To its own sports staff and later to all members' editors, A.P. last week dispatched a grave memo:

". . . There should be a ban on flowery, overenthusiastic lyrical sports writing for the duration. . . . Remembering the exploits of military heroes, it does not seem appropriate to overdo the use of such words as 'courageous,' 'gallant,' 'fighting'. ... It doesn't take much 'courage' to overcome a two-run lead in the ninth. . . ."

Other more important signs of war's pinch in the press:

> Comics are rapidly shrinking from five to four columns, with many a comic and Sunday magazine section due to go tabloid.

> Many sports sections are being cut in size. (Example: The New York Herald Tribune is down about three columns from a year ago.)

> Though newsprint (pegged at $50 a ton) is still plentiful, newspapers, take nothing for granted. Warnings have got round that the pinch will likely come in the fall, when new Canadian aluminum and chemical plants may need the electric power formerly used in newsprint manufacture.

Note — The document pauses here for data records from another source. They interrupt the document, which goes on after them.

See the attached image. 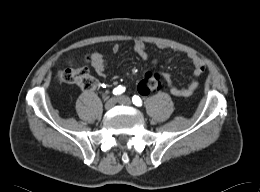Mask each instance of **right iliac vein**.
Returning a JSON list of instances; mask_svg holds the SVG:
<instances>
[{
  "instance_id": "63e3f726",
  "label": "right iliac vein",
  "mask_w": 260,
  "mask_h": 192,
  "mask_svg": "<svg viewBox=\"0 0 260 192\" xmlns=\"http://www.w3.org/2000/svg\"><path fill=\"white\" fill-rule=\"evenodd\" d=\"M117 99L116 98H110L106 103H105V109L110 110L116 105Z\"/></svg>"
}]
</instances>
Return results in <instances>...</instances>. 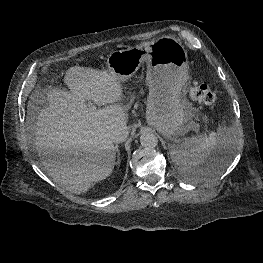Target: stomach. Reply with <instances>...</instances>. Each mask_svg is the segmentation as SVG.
Returning <instances> with one entry per match:
<instances>
[{
  "label": "stomach",
  "instance_id": "0dacf381",
  "mask_svg": "<svg viewBox=\"0 0 263 263\" xmlns=\"http://www.w3.org/2000/svg\"><path fill=\"white\" fill-rule=\"evenodd\" d=\"M143 63L147 65V121L170 139L184 135L193 127L182 99L189 78L187 51L179 40L164 36L108 55V73L119 82L132 77Z\"/></svg>",
  "mask_w": 263,
  "mask_h": 263
}]
</instances>
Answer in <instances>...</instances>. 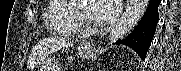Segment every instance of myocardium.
<instances>
[{
	"label": "myocardium",
	"mask_w": 181,
	"mask_h": 71,
	"mask_svg": "<svg viewBox=\"0 0 181 71\" xmlns=\"http://www.w3.org/2000/svg\"><path fill=\"white\" fill-rule=\"evenodd\" d=\"M75 9L77 12V20L82 27V31L86 33L95 32L98 29V26L90 19L87 4L79 2L75 4Z\"/></svg>",
	"instance_id": "f54148a6"
}]
</instances>
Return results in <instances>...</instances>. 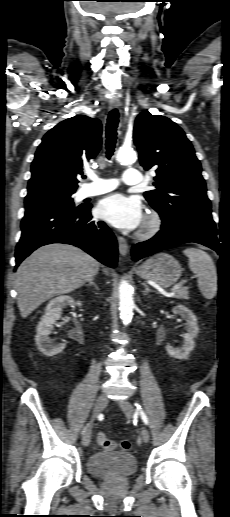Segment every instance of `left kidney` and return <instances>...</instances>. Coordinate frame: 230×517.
Listing matches in <instances>:
<instances>
[{"label":"left kidney","mask_w":230,"mask_h":517,"mask_svg":"<svg viewBox=\"0 0 230 517\" xmlns=\"http://www.w3.org/2000/svg\"><path fill=\"white\" fill-rule=\"evenodd\" d=\"M174 314H179L186 320V333L183 335L184 342L181 348H174L170 345L166 346L167 352L176 359H187L190 352L193 350L195 343L194 338L197 336L199 328L197 318L187 307L178 305L173 308Z\"/></svg>","instance_id":"1"}]
</instances>
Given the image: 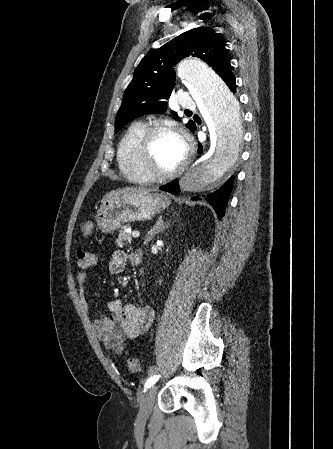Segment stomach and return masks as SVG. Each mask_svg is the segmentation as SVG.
<instances>
[{
	"label": "stomach",
	"mask_w": 333,
	"mask_h": 449,
	"mask_svg": "<svg viewBox=\"0 0 333 449\" xmlns=\"http://www.w3.org/2000/svg\"><path fill=\"white\" fill-rule=\"evenodd\" d=\"M169 204V198L159 193L125 194L103 202L97 211V225L102 232H112L129 222L149 220Z\"/></svg>",
	"instance_id": "obj_1"
}]
</instances>
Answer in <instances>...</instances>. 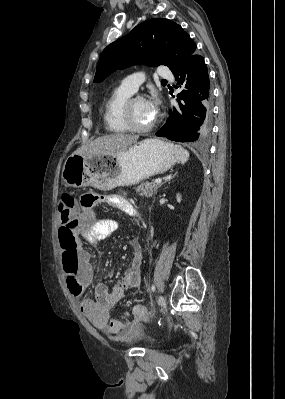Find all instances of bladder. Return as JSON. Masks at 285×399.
<instances>
[{
  "instance_id": "bladder-1",
  "label": "bladder",
  "mask_w": 285,
  "mask_h": 399,
  "mask_svg": "<svg viewBox=\"0 0 285 399\" xmlns=\"http://www.w3.org/2000/svg\"><path fill=\"white\" fill-rule=\"evenodd\" d=\"M129 341H137V342H144L146 345H150L153 341L149 338L145 332L141 331L138 328H134L128 334Z\"/></svg>"
}]
</instances>
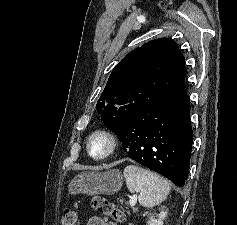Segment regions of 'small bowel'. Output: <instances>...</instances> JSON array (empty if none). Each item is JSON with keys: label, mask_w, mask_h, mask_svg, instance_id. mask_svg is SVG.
<instances>
[{"label": "small bowel", "mask_w": 237, "mask_h": 225, "mask_svg": "<svg viewBox=\"0 0 237 225\" xmlns=\"http://www.w3.org/2000/svg\"><path fill=\"white\" fill-rule=\"evenodd\" d=\"M86 225H117L115 222L107 221L100 216H92Z\"/></svg>", "instance_id": "c3829d8e"}]
</instances>
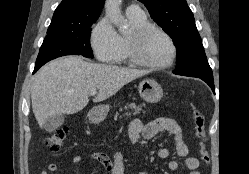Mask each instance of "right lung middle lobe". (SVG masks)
<instances>
[{"label":"right lung middle lobe","instance_id":"1","mask_svg":"<svg viewBox=\"0 0 249 174\" xmlns=\"http://www.w3.org/2000/svg\"><path fill=\"white\" fill-rule=\"evenodd\" d=\"M95 22L96 20L71 28L48 30L35 66H42L52 59L65 55L93 58L90 35L91 25Z\"/></svg>","mask_w":249,"mask_h":174}]
</instances>
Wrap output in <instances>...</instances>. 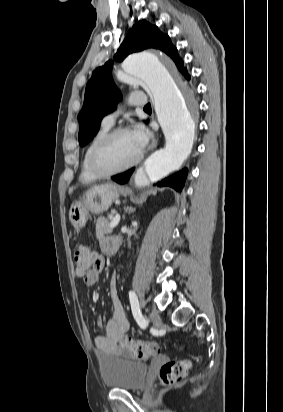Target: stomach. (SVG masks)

Biggest newspaper problem of the moment, however, is ODT's order, effective June 1, that newspapers limit local deliveries to one a day, in order to save rubber and gasoline. In big cities, where newsstands account for a majority of circulation, publishers have complained that one edition a day would ruin them. They suggest pooling trucks, abolishing "returns," printing fewer editions but more than one. They claim their plan would' save more mileage than the Government's.

Triumphantly the New York Daily News made capital of curtailment on deliveries. In nearly two pages of text and pictures it gloated over newly acquired horses and wagons ("seventy oat-burners and their equipage, rubberless and gasless from nose to tail-board"). The News has frequently growsed about the ineptitudes of rubber and gas rationing. But last week the horse-&-buggy News was almost good humored. Said Driver John Pisano: "A newspaper delivery horse learns the turns and stops, and the driver just pitches the bundles off."